Work and well-being in a post-pandemic world

Has the way we work changed for the better post-pandemic?

Three years have passed since the global lockdowns of COVID-19. Gone are the days of commuting every day into the office, boundaries between home and work-life are viewed with respect instead of disdain, and overworking yourself to the point of exhaustion is no longer seen as a virtue. 

However, dig a little deeper behind the surface and it appears that these progressive tenets are slowly being reversed. Workers in various industries don’t feel valued at all. Quite the opposite: they feel overworked and underpaid. What happened? 

  1. Economic collapse

The pandemic and subsequent economic crash – cemented by the Ukraine/Russia conflict- has impacted company expectations of their employees. For companies that were able to sustain themselves through the pandemic, there’s a concerted effort to keep costs low and productivity high. This has resulted in a heavier emphasis on the “pull yourself up from the bootstraps” notion of the past, and a reinforcement of company needs over individual needs. 

Discourse around remote work seems to have taken a u-turn; notably the most wealthy have been the most vocal. Take, for example, Elon Musk’s declaration that “remote work is morally wrong” and that workers need to, “Get off the goddamn moral high horse with the work-from-home bullsh*t.” This was shortly after an email in June 2022 from Musk warning his employees that they would be fired if they didn’t spend a minimum of 40 hours at the office a week, anything less would be “phoning it in.”

Best-selling author, Malcolm Gladwell, during his appearance on the “Diary of a CEO” podcast made the bold claim that working from home was psychologically damaging,

“It’s not in your best interest to work at home. I know it’s a hassle to come into the office, but if you’re just sitting in your pyjamas in your bedroom, is that the work-life you want to live?”

Fans of Gladwell were surprised at his contradictory remarks considering his highly publicised “disdain for office work. “I hate desks… Desks are now banished,” Gladwell – who has worked remotely for approximately 20 years – told the Guardian.

And who can forget Kim Kardashian and Molly Mae’s irrespective but similar disdainful comments regarding modern work attitudes with one claiming that ”nobody wants to work these days…get your fu**ing ass up and work!” and the other claiming that we all have the same hours in a day as Beyonce to become prosperous. 

Each of the people above has faced backlash for expressing a narrow-minded perspective of the average modern worker, justifiably so. The cost of living has been so astronomical -from food prices and power bills to travel costs and childcare- that wages of the pre-covid era simply aren’t enough. 

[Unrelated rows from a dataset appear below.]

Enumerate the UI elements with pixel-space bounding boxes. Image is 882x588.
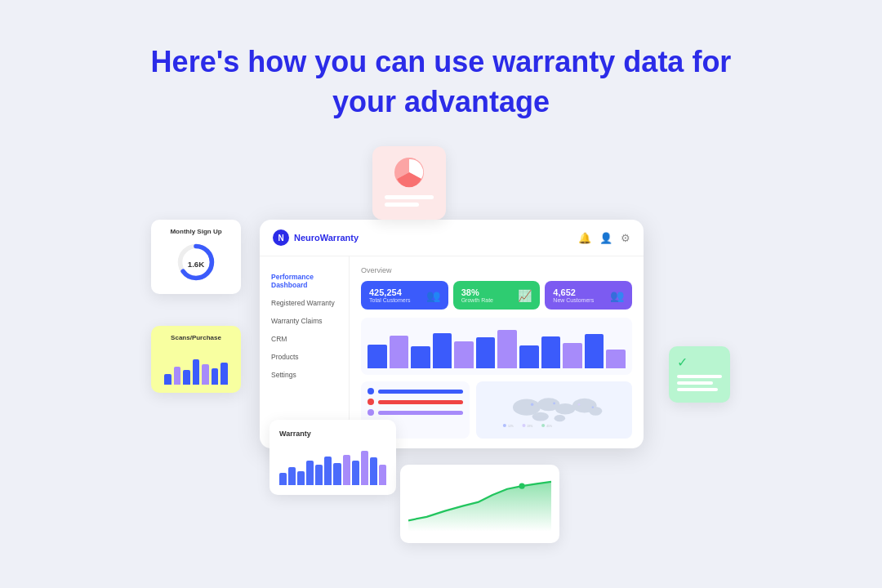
pie-line-1 [385,195,434,199]
wb-5 [315,465,323,485]
stat-num-1: 425,254 [369,287,411,297]
scan-bar-5 [202,364,209,385]
scan-bar-2 [174,367,181,385]
wb-9 [352,461,359,485]
dash-icons: 🔔 👤 ⚙ [578,232,630,244]
dash-logo: N NeuroWarranty [273,229,359,246]
pie-card-lines [385,195,434,210]
svg-text:1.6K: 1.6K [188,260,205,269]
svg-text:45%: 45% [546,425,552,428]
warranty-label: Warranty [279,430,386,438]
customers-icon: 👥 [426,289,440,302]
stat-total-info: 425,254 Total Customers [369,287,411,303]
nav-registered[interactable]: Registered Warranty [260,294,349,312]
wb-6 [324,457,332,485]
card-check: ✓ [669,346,730,403]
svg-point-4 [519,483,525,489]
check-line-1 [677,375,722,378]
svg-point-11 [554,415,565,421]
dbar-7 [497,330,517,369]
check-line-3 [677,388,718,391]
heading-section: Here's how you can use warranty data for… [0,0,882,146]
dot-line-1 [368,388,463,394]
dbar-11 [585,334,604,369]
dot-bar-3 [378,411,463,415]
scan-bar-3 [183,370,190,385]
stats-row: 425,254 Total Customers 👥 38% Growth Rat… [361,281,632,310]
stat-label-1: Total Customers [369,297,411,303]
heading-line1: Here's how you can use warranty data for [151,45,732,78]
nav-products[interactable]: Products [260,348,349,366]
svg-point-12 [531,403,533,406]
logo-icon: N [273,229,289,246]
warranty-bars [279,444,386,485]
scan-bar-7 [220,363,228,385]
scene: Monthly Sign Up 1.6K Scans/Purchase [0,146,882,571]
dbar-2 [390,336,409,369]
scans-bars [161,348,231,385]
growth-icon: 📈 [518,289,532,302]
bell-icon[interactable]: 🔔 [578,232,591,244]
dbar-5 [454,341,474,368]
dbar-12 [606,350,626,368]
stat-label-2: Growth Rate [461,297,493,303]
svg-point-18 [522,424,525,427]
dot-3 [368,409,374,416]
nav-performance[interactable]: Performance Dashboard [260,268,349,294]
stat-growth-info: 38% Growth Rate [461,287,493,303]
dbar-3 [411,346,430,368]
dbar-4 [433,333,452,368]
wb-10 [361,451,368,486]
dbar-1 [368,345,387,369]
svg-text:12%: 12% [508,425,514,428]
card-line [400,465,559,543]
stat-total-customers: 425,254 Total Customers 👥 [361,281,448,310]
user-icon[interactable]: 👤 [599,232,612,244]
stat-num-2: 38% [461,287,493,297]
scan-bar-4 [193,359,200,385]
dbar-6 [476,337,496,368]
stat-num-3: 4,652 [553,287,594,297]
nav-crm[interactable]: CRM [260,330,349,348]
wb-7 [333,463,341,486]
dash-topbar: N NeuroWarranty 🔔 👤 ⚙ [260,220,644,256]
dot-bar-2 [378,400,463,404]
check-lines [677,375,722,391]
dbar-10 [563,343,582,368]
wb-3 [297,471,305,486]
pie-icon [393,156,425,189]
dot-line-3 [368,409,463,416]
wb-1 [279,473,287,485]
dot-line-2 [368,399,463,405]
dbar-8 [519,345,539,368]
card-pie [372,146,446,220]
svg-point-7 [555,403,575,415]
donut-wrap: 1.6K [161,242,231,283]
wb-12 [379,465,386,485]
svg-point-15 [591,407,593,408]
dash-main: Overview 425,254 Total Customers 👥 38% G [350,256,644,448]
svg-point-9 [589,407,602,416]
dashboard-card: N NeuroWarranty 🔔 👤 ⚙ Performance Dashbo… [260,220,644,448]
monthly-label: Monthly Sign Up [161,228,231,235]
dot-1 [368,388,374,394]
check-icon: ✓ [677,354,722,370]
svg-text:28%: 28% [527,425,532,428]
svg-point-16 [503,424,506,427]
gear-icon[interactable]: ⚙ [621,232,630,244]
dot-2 [368,399,374,405]
nav-claims[interactable]: Warranty Claims [260,312,349,330]
stat-new-customers: 4,652 New Customers 👥 [545,281,632,310]
svg-point-14 [577,403,580,406]
wb-11 [370,457,377,485]
svg-point-13 [553,403,555,405]
check-line-2 [677,381,713,385]
nav-settings[interactable]: Settings [260,366,349,384]
svg-point-10 [532,412,548,421]
dash-mini-right: 12% 28% 45% [476,381,632,439]
card-scans: Scans/Purchase [151,326,241,393]
card-warranty: Warranty [270,420,396,495]
scans-label: Scans/Purchase [161,334,231,341]
line-chart-svg [408,473,551,532]
wb-4 [306,461,314,485]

Quite simply, the average worker can’t afford to employ the same amenities and staff as Musk, Kardashian, or Beyonce that would allow them to devote as much time and energy that some companies deem acceptable. 

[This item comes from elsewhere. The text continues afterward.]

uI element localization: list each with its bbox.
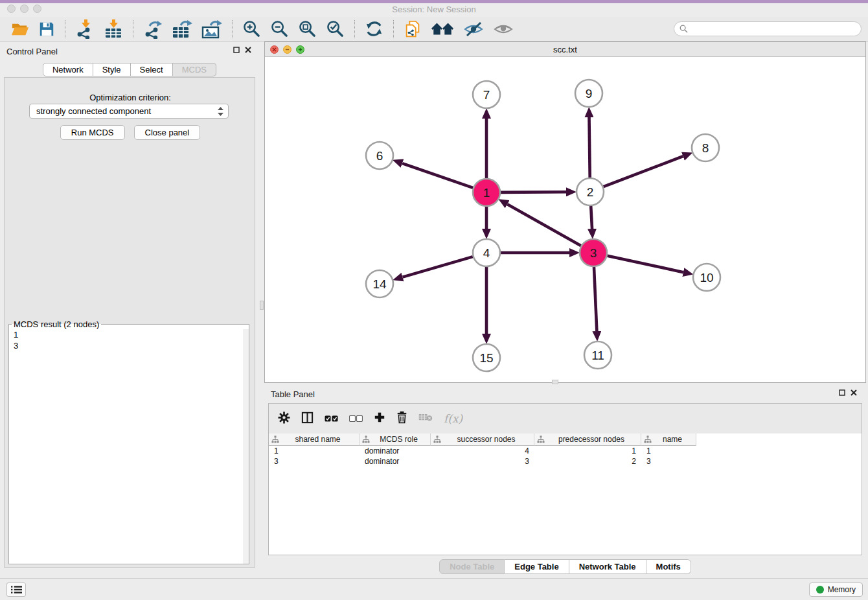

  1. Misunderstandings and misalignment

The misalignment between workers and organisations has been evidenced by global strikes and protests; from mass civil union strikes in the UK and the WGA strikes in the US, to the ferocious protests in France after the retirement age was raised. 

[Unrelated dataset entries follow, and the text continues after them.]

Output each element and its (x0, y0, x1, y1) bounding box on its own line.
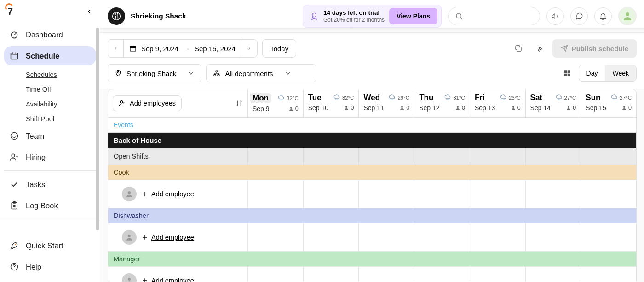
add-employee-link[interactable]: Add employee (141, 277, 194, 282)
bell-button[interactable] (594, 7, 612, 25)
open-shift-slot[interactable] (414, 148, 470, 164)
view-day-button[interactable]: Day (579, 65, 605, 81)
shift-slot[interactable] (470, 267, 526, 282)
sort-button[interactable] (236, 100, 243, 107)
grid-view-button[interactable] (560, 66, 574, 80)
sidebar-item-label: Log Book (26, 201, 58, 210)
sidebar-item-dashboard[interactable]: Dashboard (4, 25, 96, 44)
plus-icon (141, 234, 149, 241)
shift-slot[interactable] (526, 223, 581, 251)
shift-slot[interactable] (414, 223, 470, 251)
shift-slot[interactable] (359, 223, 414, 251)
day-header-mon[interactable]: Mon32°CSep 90 (248, 89, 304, 117)
shift-slot[interactable] (304, 267, 359, 282)
weather-badge: 27°C (555, 94, 576, 101)
app-logo[interactable]: 7 (7, 6, 13, 18)
date-range-display[interactable]: Sep 9, 2024 → Sep 15, 2024 (124, 40, 242, 57)
sidebar-sub-availability[interactable]: Availability (26, 97, 96, 112)
sidebar-item-hiring[interactable]: Hiring (4, 147, 96, 167)
open-shift-slot[interactable] (304, 148, 359, 164)
add-employees-button[interactable]: Add employees (113, 95, 182, 111)
day-header-tue[interactable]: Tue32°CSep 100 (304, 89, 359, 117)
open-shift-slot[interactable] (248, 148, 304, 164)
shift-slot[interactable] (581, 267, 636, 282)
day-header-sat[interactable]: Sat27°CSep 140 (526, 89, 581, 117)
person-icon (125, 233, 133, 241)
sidebar-item-label: Quick Start (26, 241, 63, 250)
sidebar-sub-schedules[interactable]: Schedules (26, 67, 96, 82)
shift-slot[interactable] (248, 223, 304, 251)
day-date: Sep 11 (363, 104, 384, 112)
shift-slot[interactable] (470, 223, 526, 251)
headcount-badge: 0 (511, 105, 521, 111)
svg-rect-19 (567, 70, 570, 73)
sidebar-item-quickstart[interactable]: Quick Start (4, 236, 96, 255)
add-employee-link[interactable]: Add employee (141, 234, 194, 241)
chevron-down-icon (187, 70, 195, 77)
plus-icon (141, 190, 149, 198)
sidebar-item-tasks[interactable]: Tasks (4, 175, 96, 194)
day-header-wed[interactable]: Wed29°CSep 110 (359, 89, 414, 117)
day-header-fri[interactable]: Fri26°CSep 130 (470, 89, 526, 117)
shift-slot[interactable] (248, 267, 304, 282)
grid-header-row: Add employees Mon32°CSep 90Tue32°CSep 10… (108, 89, 636, 118)
sidebar-item-team[interactable]: Team (4, 126, 96, 146)
location-filter[interactable]: Shrieking Shack (108, 64, 201, 82)
shift-slot[interactable] (470, 180, 526, 208)
events-row[interactable]: Events (108, 118, 636, 133)
headcount-badge: 0 (288, 106, 299, 112)
section-back-of-house[interactable]: Back of House (108, 133, 636, 148)
sidebar-item-label: Tasks (26, 180, 45, 189)
help-icon (9, 262, 19, 272)
add-employee-link[interactable]: Add employee (141, 190, 194, 198)
sidebar-scrollbar[interactable] (95, 28, 100, 235)
shift-slot[interactable] (526, 180, 581, 208)
shift-slot[interactable] (526, 267, 581, 282)
open-shift-slot[interactable] (581, 148, 636, 164)
shift-slot[interactable] (581, 223, 636, 251)
chevron-down-icon (284, 70, 292, 77)
view-plans-button[interactable]: View Plans (389, 8, 437, 24)
location-name: Shrieking Shack (131, 12, 186, 20)
user-avatar[interactable] (618, 7, 637, 25)
next-week-button[interactable] (242, 40, 257, 57)
shift-slot[interactable] (304, 223, 359, 251)
shift-slot[interactable] (359, 180, 414, 208)
shift-slot[interactable] (414, 180, 470, 208)
view-week-button[interactable]: Week (605, 65, 636, 81)
sidebar-sub-shiftpool[interactable]: Shift Pool (26, 112, 96, 126)
location-chip[interactable]: Shrieking Shack (108, 7, 186, 25)
shift-slot[interactable] (248, 180, 304, 208)
prev-week-button[interactable] (108, 40, 124, 57)
plus-icon (141, 277, 149, 282)
employee-avatar-placeholder (122, 187, 137, 201)
day-header-sun[interactable]: Sun27°CSep 150 (581, 89, 636, 117)
sidebar-item-logbook[interactable]: Log Book (4, 196, 96, 215)
role-row-manager[interactable]: Manager (108, 252, 636, 267)
role-row-cook[interactable]: Cook (108, 165, 636, 180)
search-input[interactable] (448, 7, 540, 25)
role-row-dishwasher[interactable]: Dishwasher (108, 208, 636, 223)
tools-button[interactable] (531, 40, 548, 57)
sidebar-collapse-button[interactable] (86, 8, 92, 15)
open-shifts-label[interactable]: Open Shifts (108, 148, 248, 164)
shift-slot[interactable] (581, 180, 636, 208)
today-button[interactable]: Today (262, 39, 296, 58)
chat-button[interactable] (570, 7, 588, 25)
copy-schedule-button[interactable] (510, 40, 527, 57)
day-header-thu[interactable]: Thu31°CSep 120 (414, 89, 470, 117)
open-shift-slot[interactable] (470, 148, 526, 164)
shift-slot[interactable] (304, 180, 359, 208)
publish-schedule-button[interactable]: Publish schedule (552, 39, 637, 58)
megaphone-button[interactable] (546, 7, 564, 25)
send-icon (561, 45, 568, 52)
day-date: Sep 15 (586, 104, 606, 112)
sidebar-item-schedule[interactable]: Schedule (4, 46, 96, 65)
open-shift-slot[interactable] (526, 148, 581, 164)
shift-slot[interactable] (359, 267, 414, 282)
open-shift-slot[interactable] (359, 148, 414, 164)
sidebar-item-help[interactable]: Help (4, 257, 96, 276)
sidebar-sub-timeoff[interactable]: Time Off (26, 82, 96, 97)
shift-slot[interactable] (414, 267, 470, 282)
department-filter[interactable]: All departments (206, 64, 316, 82)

Statements from the entrepreneurs quoted above negate that a majority of people are already working hard; they are sacrificing child milestones, working multiple jobs, and pushing through mental and physical issues to make ends meet. Ironically these are the same people that wealthy corporate executives rely on to be able to maintain a work-life balance.  

The events of COVID-19 meant facing the fragility and unpredictable nature of life on a shared conscious level. Thoughts about whether the happiness of the present was worth trading for the happiness of an unknowable future came to the forefront.

Balance is necessary to the equilibrium of human beings but for many, it feels as though only a select part of society is worthy of it.

  1. Old habits die hard

After times of crisis, it’s not unusual to compartmentalise fear and uncertainty in order to return to what’s familiar, even if what’s familiar isn’t necessarily comfortable.

If we place the familiarity principle in the context of work relationships, it’s easier to understand why some people find it difficult to leave organisations that refuse to adjust to the progressive landscape; the discomfort of entering the unknown can outweigh the dissatisfaction of the current situation. 

Pushing for change

The push for autonomy, value, and balance doesn’t seem to be going away anytime soon. The “no sleep” and “hustle hard” verbiage of pre-COVID has an air of anachronism now that a majority of the population has adapted to a different way of working.